Latvia’s healthcare suffers from chronic shortage of funding and human resources. No reform can resolve it, said representatives of Latvian Medical Association (LĀB), Latvian Junior Doctor Association (LJĀA) and Latvian Family Physicians Association (LĢĀA) during their meeting with President Egils Levits and Minister of Health Līga Meņģelsone on Wednesday, the 1st of March.
This way medical workers opposed PM Krišjānis Kariņš, who just recently said ‘we can no longer afford pushing the monetary system without reforms’.

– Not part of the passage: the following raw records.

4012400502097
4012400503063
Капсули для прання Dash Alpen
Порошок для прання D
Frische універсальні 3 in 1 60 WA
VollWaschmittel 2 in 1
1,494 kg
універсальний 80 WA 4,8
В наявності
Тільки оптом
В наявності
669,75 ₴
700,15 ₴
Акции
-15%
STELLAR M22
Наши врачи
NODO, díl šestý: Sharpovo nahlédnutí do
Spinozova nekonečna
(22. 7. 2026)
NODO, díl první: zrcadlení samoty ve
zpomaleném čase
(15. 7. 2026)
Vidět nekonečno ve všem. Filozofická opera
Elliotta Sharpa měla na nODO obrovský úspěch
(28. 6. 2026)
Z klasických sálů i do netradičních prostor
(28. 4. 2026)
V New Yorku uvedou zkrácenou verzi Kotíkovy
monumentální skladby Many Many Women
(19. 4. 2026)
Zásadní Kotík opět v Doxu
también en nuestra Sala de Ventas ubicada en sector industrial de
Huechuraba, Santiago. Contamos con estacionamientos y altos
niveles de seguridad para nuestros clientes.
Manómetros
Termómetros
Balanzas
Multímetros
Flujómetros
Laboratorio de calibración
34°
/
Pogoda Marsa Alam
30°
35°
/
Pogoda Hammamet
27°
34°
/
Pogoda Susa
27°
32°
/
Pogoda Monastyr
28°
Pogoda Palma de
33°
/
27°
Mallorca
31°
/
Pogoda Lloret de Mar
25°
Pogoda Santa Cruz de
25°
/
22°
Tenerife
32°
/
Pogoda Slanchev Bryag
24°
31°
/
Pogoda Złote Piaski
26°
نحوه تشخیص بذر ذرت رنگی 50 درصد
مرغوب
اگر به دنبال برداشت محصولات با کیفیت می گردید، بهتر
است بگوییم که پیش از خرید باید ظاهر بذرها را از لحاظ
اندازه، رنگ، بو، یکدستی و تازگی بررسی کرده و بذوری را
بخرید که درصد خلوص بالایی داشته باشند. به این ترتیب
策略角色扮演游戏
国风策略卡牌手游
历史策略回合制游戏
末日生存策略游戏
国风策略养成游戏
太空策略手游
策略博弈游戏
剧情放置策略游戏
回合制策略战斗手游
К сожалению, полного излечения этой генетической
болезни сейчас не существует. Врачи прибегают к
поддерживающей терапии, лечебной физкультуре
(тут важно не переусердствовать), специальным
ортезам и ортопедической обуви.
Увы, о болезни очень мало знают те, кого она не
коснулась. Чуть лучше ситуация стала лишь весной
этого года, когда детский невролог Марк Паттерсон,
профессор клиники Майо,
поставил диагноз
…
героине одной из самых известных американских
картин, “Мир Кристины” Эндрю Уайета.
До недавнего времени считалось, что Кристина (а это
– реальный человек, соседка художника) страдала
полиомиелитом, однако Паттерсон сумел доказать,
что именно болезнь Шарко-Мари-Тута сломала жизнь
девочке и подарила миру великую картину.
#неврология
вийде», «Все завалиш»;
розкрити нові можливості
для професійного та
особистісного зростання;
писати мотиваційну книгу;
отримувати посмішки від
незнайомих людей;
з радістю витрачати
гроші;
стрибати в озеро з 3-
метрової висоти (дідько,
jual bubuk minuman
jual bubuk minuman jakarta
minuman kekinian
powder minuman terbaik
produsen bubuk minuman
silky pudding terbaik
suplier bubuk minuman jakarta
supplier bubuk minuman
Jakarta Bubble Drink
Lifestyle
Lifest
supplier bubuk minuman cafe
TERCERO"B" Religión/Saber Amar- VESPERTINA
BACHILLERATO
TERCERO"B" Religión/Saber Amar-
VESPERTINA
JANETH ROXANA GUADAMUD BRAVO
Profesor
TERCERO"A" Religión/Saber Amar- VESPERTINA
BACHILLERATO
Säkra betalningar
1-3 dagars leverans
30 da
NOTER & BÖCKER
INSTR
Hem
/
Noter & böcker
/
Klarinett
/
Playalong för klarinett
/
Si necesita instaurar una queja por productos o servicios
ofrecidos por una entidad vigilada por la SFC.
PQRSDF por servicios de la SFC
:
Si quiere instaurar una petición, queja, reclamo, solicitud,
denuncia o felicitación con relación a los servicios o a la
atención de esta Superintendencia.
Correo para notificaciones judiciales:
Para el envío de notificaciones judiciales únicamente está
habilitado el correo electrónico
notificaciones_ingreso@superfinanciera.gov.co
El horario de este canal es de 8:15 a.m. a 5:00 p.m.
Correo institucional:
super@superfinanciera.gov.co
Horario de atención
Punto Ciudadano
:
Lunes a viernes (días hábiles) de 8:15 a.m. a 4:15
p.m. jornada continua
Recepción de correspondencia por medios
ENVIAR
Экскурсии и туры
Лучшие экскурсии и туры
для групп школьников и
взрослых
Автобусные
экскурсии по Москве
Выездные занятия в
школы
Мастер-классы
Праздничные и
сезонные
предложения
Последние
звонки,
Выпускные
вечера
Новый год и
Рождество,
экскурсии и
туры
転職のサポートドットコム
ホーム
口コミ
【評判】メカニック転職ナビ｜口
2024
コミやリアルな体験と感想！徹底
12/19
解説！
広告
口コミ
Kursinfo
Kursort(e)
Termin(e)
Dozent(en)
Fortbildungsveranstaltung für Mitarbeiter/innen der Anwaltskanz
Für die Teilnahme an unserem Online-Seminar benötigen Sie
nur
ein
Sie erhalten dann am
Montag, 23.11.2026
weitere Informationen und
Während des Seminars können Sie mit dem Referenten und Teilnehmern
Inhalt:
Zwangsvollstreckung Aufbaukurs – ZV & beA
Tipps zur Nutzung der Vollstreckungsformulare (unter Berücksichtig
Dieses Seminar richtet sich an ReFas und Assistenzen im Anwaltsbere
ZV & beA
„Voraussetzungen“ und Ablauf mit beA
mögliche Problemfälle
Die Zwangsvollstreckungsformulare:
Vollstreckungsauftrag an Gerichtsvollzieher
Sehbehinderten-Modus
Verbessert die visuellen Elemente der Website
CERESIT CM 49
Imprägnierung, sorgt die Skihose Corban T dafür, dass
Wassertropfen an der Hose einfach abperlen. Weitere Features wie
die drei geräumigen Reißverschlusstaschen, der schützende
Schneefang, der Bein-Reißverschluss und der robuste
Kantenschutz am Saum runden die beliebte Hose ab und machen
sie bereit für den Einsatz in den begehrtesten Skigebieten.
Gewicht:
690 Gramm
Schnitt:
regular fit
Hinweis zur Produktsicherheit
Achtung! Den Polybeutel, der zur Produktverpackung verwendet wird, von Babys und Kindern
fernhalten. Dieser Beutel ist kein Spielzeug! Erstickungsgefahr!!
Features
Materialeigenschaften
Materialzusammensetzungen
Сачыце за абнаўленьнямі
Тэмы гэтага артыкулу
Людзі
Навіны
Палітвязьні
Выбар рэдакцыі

After listening to opinions of healthcare workers’ views on systematic problems in Latvia, considering they have reached a critical point, the president said together with additional funding, it is important to work on reforms that would enhance the medical personnel capacity and Latvian residents’ health in the long-term perspective, as reported by the State President’s press-service.
«The remuneration system in healthcare needs to be transparent, logical and fair.
The hospital network needs to be modern and optimised. We have reforms the need for which is affirmed by everyone, healthcare workers included. Additionally, we have to increase funding for the healthcare sector in a gradual and responsible way, because every individual and society in general, understand that health is an important priority,» stressed Levits.
The president of LĀB Ilze Aizsilniece mentioned during the discussion that Latvia’s healthcare may have experienced more reforms than any other sector in recent years. Education is one sector that remains in the lead in this regard. Additionally, all this was done without allocation of additional funding and without any tangible result.
Currently accessibility of healthcare continues going down, says Aizsilniece, who is confident that «Latvia is rapidly moving towards paid healthcare».
According to her, more than 211 000 people in Latvia receive disability benefits. The reason for this is the unavailability of timely and modern healthcare.
«The number of healthy years residents in Latvia live and the average length of life are some of the lowest in Europe, whereas the number of people suffering from chronic illnesses and premature deaths is one of the highest.
Birth rates are dramatically low. Our nation is ageing and dying out rapidly, losing our economic competitiveness and defensive capabilities,» said Aizsilniece.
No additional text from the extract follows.